## Exercise details
Go line by line through the data below and count those that hold "Detailní". Return only the number.

(Task data)

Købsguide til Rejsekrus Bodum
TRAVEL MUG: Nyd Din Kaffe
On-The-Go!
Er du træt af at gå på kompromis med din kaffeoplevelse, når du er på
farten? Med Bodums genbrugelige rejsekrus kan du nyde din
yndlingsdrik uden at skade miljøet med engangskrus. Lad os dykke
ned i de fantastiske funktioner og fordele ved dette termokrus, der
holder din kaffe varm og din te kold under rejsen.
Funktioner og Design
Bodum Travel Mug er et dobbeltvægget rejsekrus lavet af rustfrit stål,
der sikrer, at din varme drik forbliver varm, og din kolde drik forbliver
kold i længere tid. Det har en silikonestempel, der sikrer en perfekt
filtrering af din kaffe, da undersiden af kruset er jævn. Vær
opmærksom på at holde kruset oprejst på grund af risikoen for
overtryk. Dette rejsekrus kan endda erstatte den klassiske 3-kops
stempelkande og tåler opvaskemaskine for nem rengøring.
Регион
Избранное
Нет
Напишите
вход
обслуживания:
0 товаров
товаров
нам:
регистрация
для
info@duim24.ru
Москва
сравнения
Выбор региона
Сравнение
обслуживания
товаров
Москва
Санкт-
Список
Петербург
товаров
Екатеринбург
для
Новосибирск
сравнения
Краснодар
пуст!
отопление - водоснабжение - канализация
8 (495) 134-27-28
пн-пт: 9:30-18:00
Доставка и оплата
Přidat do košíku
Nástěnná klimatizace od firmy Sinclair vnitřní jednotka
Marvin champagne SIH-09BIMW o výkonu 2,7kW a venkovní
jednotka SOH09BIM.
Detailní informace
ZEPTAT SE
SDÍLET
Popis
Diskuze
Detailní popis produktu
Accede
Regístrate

(End Task data)
(Task data)

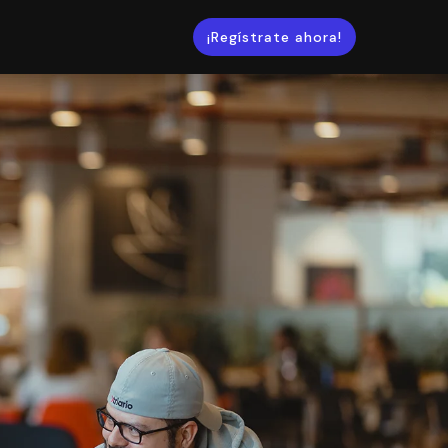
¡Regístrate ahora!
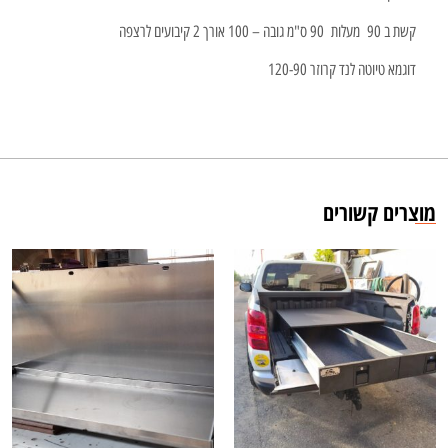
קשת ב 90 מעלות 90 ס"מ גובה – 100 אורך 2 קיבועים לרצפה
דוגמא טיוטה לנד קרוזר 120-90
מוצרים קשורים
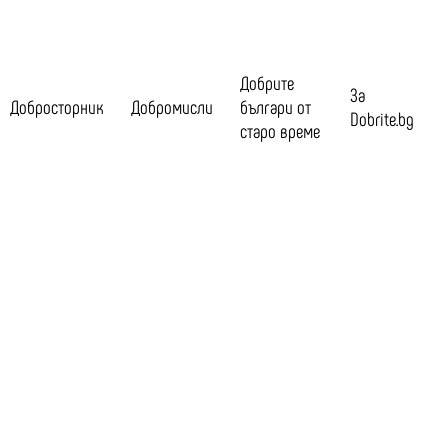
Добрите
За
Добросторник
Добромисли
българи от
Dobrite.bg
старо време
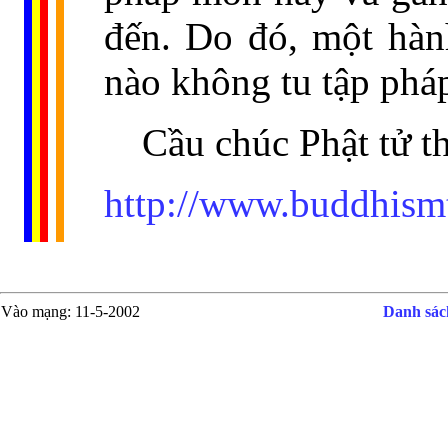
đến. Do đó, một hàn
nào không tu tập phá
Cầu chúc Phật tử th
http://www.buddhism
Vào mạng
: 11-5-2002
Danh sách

(End Task data)

## Solved exercise
2